Save the Date Writing Butterflies, This Year’s Armadillocon Writing Workshop is Friday, August 3!

 Crack your knuckles and warm up your keyboards, it’s time to polish up your short story or first chapter for the annual Armadillocon Writing Workshop!

 Submissions are DUE Friday June 15, 2018

This is an excellent, low-cost workshop for writers who want to:

 Work with professional writers and editors familiar with speculative fiction, science fiction, and fantasy. 

  • Learn how to give and receive critique in a small-group, face-to-face setting
  • Find out if workshops and in-person critique groups are useful to their writing progress
  • Find their tribe and make connections with others that will serve their writing year round.
  • Take their writing to the next level.

The workshop will be Friday, August 3, 2018 

We will spend the morning in panels on the craft and business of writing and doing a writing exercise or two. Then, lunch with the professional writers and fellow students in your breakout critique group. The afternoon will be spent in in-depth, collaborative critique sessions where you will be both giving and receiving critique. 

Just $90 gets you the full-day workshop and a full convention membership to attend all of the activities for the entire weekend. ArmadilloCon is an excellent regional literary convention, which means there will be lots of great panels about writing, reading, and the state of the genre (there are also panels about movies, tv shows, gaming, and everything geek). 

Sponsored seats for writers of color!

We are committed to promoting diversity and access for all workshop attendees.
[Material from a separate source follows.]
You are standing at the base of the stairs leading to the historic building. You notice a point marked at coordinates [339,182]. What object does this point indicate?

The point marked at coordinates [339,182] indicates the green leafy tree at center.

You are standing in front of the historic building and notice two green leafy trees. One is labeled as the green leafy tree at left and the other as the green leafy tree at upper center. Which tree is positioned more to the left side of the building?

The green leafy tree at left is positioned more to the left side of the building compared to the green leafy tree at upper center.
Writing in a genre centered on exploration and encountering the Other must include voices and visions from writers and readers of all kinds. The Workshop actively seeks to include students, faculty, visiting scholars, and volunteers from a variety of backgrounds including, but not limited to race, ethnicity, nationality, religion, economic status, sexual orientation, gender identity or expression, age, and ability. 
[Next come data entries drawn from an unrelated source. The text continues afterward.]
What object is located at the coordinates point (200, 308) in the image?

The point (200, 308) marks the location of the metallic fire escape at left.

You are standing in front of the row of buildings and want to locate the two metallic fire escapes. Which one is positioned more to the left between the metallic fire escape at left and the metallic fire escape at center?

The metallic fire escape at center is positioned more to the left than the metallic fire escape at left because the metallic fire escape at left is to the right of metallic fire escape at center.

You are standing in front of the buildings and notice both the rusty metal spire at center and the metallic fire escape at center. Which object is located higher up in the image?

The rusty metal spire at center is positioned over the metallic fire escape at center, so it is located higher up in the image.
To that purpose we are offering a limited number of sponsored seats to the workshop for writers of color. To apply for a seat, follow the link on the workshop page.

 If are interested in sponsoring a seat for a writer of color, contact me at armadilloconwritersworkshop@gmail.com

Pick up your pens, it’s time to start thinking about the ArmadilloCon Writers’ Workshop!

When I told a writer friend that I would be coordinating the ArmadilloCon Writers’ Workshop this year, he asked me if I’d lost a bet? I laughed and said, no. I’m thrilled to have an opportunity to give back to a workshop that has given me so much! Excited and a little nervous. Lucky for me I have the support of the previous coordinators Marshall Ryan Maresca and Stina Leicht. With their help I’m looking forward to making this year’s workshop the best experience it can be!

When I returned to writing fiction after my children were born, I did not have the option either financially or time-wise to travel to the big name workshops like Clarion, Odyssey, or Viable Paradise. When my kids were small, even the idea of jetting out of town for a weekend seemed financially onerous and physically exhausting. There are a lot of great online workshops, but many of them are also costly. What I really needed at the beginning, was to find out if workshopping was going to be useful to me. Looking at where I am now, it’s clear that a good writing workshop is a valuable asset. As a student of the ArmadilloCon Writers’ Workshop I received one-on-one input on my work from amazing writers and editors including Paolo Bacigalupi, Lou Anders, Cat Rambo, and Liz Gorinsky. I moved on to volunteering for the workshop as both a first reader and instructor, and it’s been no less inspiring to be on the other side of the table teaching with hard-working talent such as Ken Liu, Jacob Weisman of Tachyon publications, James Morrow and Timmel Duchamp of Aqueduct Press.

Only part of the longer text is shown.